Re[2]: [CEDET-devel] problem getting wisent-python.wy started (continued)

SourceForge Headquarters 225 Broadway Suite 1600 San Diego, CA 92101 +1 (858) 454-5900

>>> pon...@ne... (David Ponce) seems to think that:
>Hi Eric,
>
>[...]
>> I like the idea of handlers.  It is similar to the flex extensions.
>> It would be nice if we could get all the different types of extensions
>> down into a common set of constructs.  This makes a fourth style of
>> specialized lexical adaptation.  (the first three being the syntax
>> table, flags, then the extensions.)
>> 
>> Perhaps when we combine the lexical notions of the LL and LALR
>> parsers, we could have one batch of handlers, and enabling whitespace,
>> newlines, comments, etc are all different handlers that you explicitly
>> add instead of flags.  That would be more efficient.  Unfortunately,
>> it seems like your handlers run at a different level from the
>> handlers I'm thinking of.
>
>I must confess I don't clearly understand what this means: "your
>handlers run at a different level from the handlers I'm thinking
>of".  Could you please elaborate?

The current semantic-flex extensions are regexp that look at text.
If I understood your handlers properly, they filter already generated
tokens.

>I already thought about a such architecture for lexical analysis based
>on handlers instead of options.  It would allow to easily extend the
>lexer capabilities by creating new handlers.  It could be also a good
>mechanism to unify `semantic-flex' and `wisent-flex'.  Each parser
>could provide a set of "standard" handlers to get the lexical tokens
>they need, with an appropriate format.  Then each language could
>extend the standard set depending on its requirements.

This would certainly be the ideal.

>Compared to the current implementation of `semantic-flex' and
>`wisent-flex' an implementation based on handlers will result in a lot
>of function calls.  So I am not sure it will be more efficient.

If handlers were macros, we could build specialized lexers by
constructing our own code out of them, eliminating function calls.
Similar to the way we build elisp code from the grammar.

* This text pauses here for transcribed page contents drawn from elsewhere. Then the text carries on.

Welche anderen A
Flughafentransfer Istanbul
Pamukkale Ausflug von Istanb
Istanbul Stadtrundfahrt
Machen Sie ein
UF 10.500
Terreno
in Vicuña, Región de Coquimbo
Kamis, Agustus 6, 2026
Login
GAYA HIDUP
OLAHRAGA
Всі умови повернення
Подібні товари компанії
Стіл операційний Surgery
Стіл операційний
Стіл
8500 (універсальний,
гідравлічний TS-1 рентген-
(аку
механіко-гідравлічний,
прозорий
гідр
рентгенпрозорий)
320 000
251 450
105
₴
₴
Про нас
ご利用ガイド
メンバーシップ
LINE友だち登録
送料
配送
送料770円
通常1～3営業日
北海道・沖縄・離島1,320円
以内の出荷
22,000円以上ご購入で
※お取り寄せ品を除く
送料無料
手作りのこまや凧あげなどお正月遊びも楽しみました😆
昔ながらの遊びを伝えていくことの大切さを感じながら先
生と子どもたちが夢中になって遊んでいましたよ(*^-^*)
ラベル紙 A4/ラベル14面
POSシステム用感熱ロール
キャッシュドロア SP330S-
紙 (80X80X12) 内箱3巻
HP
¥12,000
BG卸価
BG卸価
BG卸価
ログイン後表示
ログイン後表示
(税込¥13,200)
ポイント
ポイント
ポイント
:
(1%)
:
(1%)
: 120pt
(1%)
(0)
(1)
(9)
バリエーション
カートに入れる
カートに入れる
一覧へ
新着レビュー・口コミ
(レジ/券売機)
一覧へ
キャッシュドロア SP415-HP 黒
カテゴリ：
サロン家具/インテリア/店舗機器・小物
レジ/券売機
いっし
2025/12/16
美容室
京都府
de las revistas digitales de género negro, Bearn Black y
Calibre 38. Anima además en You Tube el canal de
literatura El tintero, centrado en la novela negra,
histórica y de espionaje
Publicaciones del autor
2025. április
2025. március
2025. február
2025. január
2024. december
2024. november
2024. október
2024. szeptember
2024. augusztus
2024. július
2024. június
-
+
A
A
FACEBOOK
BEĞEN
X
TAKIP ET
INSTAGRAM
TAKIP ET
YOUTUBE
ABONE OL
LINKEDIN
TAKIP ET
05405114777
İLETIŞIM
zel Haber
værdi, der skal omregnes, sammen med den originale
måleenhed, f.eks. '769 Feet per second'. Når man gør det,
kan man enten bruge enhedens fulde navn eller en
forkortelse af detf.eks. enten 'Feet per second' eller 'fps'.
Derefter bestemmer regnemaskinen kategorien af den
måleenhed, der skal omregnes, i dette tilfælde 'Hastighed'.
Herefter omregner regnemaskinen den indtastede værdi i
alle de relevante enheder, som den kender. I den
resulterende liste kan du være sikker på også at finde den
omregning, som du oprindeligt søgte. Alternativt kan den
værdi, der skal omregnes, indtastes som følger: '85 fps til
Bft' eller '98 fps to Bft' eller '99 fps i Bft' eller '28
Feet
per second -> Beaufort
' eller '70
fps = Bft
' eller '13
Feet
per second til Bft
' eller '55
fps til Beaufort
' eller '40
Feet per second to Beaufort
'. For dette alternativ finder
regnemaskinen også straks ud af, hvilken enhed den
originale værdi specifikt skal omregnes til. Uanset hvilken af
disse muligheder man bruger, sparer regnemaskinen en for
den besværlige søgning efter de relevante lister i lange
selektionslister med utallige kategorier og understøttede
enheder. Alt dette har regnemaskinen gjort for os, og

>I also thought about a different approach based on filtering of
>syntactic tokens, which is close of the current way `semantic-flex'
>and `wisent-flex' work.
>
>Instead of using options to include some category of tokens,
>`semantic-flex' could simply convert all input data into a stream of
>all the sort of syntactic tokens it found (like if all
>`semantic-flex-enable-...' options were enabled).

This could miss specialized regexp based tokens as created by
semantic-make.el which converts otherwise normal looking text into
bigger blocks.

>This intermediate generic stream would be very easy to digest by
>specific lexers (like 'wisent-flex').  When called, such lexers would
>return the next lexical token available or EOI, eliminating unneeded
>tokens, and maybe doing more sophisticated processing too.

That is a nifty idea.  I have read some code in Emacs that goes out
of it's way to avoid consing, as if it were a bad thing.  This
approach would add more consing, but certainly simplify use of it.

>A set of default lexers could be provided for each parser.  The
>simplest one will probably look like this:
>
>(defun semantic-default-lexer ()
>  (prog1 (car semantic-token-stream)
>    (setq semantic-token-stream (cdr semantic-token-stream))))
>
>A more sophisticated one is `wisent-flex' ;-)
>
>The issue here would be to adapt the current LL parser so it would be
>able to get lexical tokens one at a time.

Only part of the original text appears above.